Navies are increasingly looking to Thales to help make this concept a reality. The company’s decades of experience in sonar, familiarity with the needs of numerous navies and platforms, and heavy investment in digital, are exactly the right ingredients for success.

Thales has brought all these elements together in BlueScan: a next-generation digital system that gathers and processes data from multiple sensors and platforms—offering ASW teams a comprehensive and real time view of all their assets at sea. It can handle the entire Thales sensor catalogue, and the use of common architecture and software integrate third-party sensors and multiple Combat Management Systems. What’s more, the system’s modular design means it can easily be tailored to countries’ specific needs, such as harnessing local knowledge of ocean topography to make sophisticated environmental assessments and recommend optimum sonar configurations. Innovative aids—like presenting the situation through the eyes of a hostile submarine and fully realistic options for onboard operator training—complete the package.

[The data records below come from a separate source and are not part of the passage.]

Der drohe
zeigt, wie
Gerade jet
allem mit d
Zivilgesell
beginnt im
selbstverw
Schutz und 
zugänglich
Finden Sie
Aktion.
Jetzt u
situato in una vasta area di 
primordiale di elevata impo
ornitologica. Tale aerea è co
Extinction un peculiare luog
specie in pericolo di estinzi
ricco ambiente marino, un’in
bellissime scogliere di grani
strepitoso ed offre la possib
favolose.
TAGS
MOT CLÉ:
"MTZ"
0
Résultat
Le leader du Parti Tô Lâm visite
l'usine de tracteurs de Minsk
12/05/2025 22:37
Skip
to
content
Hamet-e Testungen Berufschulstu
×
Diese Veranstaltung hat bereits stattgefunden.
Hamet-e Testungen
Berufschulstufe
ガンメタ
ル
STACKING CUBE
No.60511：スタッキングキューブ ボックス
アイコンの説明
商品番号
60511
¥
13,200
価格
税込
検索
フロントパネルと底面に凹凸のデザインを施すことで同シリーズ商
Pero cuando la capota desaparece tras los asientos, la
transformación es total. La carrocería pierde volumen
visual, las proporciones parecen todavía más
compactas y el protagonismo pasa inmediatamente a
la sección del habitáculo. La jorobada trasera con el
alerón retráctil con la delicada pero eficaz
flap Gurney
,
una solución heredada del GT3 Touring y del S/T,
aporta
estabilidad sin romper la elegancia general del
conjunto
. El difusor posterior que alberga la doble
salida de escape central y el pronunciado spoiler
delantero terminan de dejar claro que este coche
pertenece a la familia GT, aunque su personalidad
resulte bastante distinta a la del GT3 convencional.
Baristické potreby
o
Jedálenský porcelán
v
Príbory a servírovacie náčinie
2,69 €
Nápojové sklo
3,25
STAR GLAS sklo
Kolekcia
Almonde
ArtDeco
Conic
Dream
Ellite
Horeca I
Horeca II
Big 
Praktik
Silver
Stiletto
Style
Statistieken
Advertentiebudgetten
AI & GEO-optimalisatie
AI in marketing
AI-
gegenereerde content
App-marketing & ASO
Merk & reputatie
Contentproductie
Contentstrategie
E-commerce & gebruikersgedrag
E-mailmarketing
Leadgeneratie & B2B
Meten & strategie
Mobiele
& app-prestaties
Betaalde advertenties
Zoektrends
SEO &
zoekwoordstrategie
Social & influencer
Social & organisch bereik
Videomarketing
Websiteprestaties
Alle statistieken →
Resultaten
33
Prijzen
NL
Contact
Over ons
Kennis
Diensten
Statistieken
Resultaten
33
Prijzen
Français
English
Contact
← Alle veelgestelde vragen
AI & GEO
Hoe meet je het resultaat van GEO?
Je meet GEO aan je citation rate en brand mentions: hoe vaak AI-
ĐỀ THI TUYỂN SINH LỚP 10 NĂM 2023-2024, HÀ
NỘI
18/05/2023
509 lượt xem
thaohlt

While BlueScan can be a game changer for navies in the short term, Thales has a broader vision to continually enhance its customers’ capabilities. Testing is well underway on the full integration of technologies like Big Data Analytics and Artificial Intelligence (AI). These will play-in historical data in real time, ultimately providing “virtual assistants” that will further free operators and boost collaborative potential. And, with drones set to feature heavily in the years to come, the system’s structure and scalability will help navies meet their needs in embracing the unmanned future.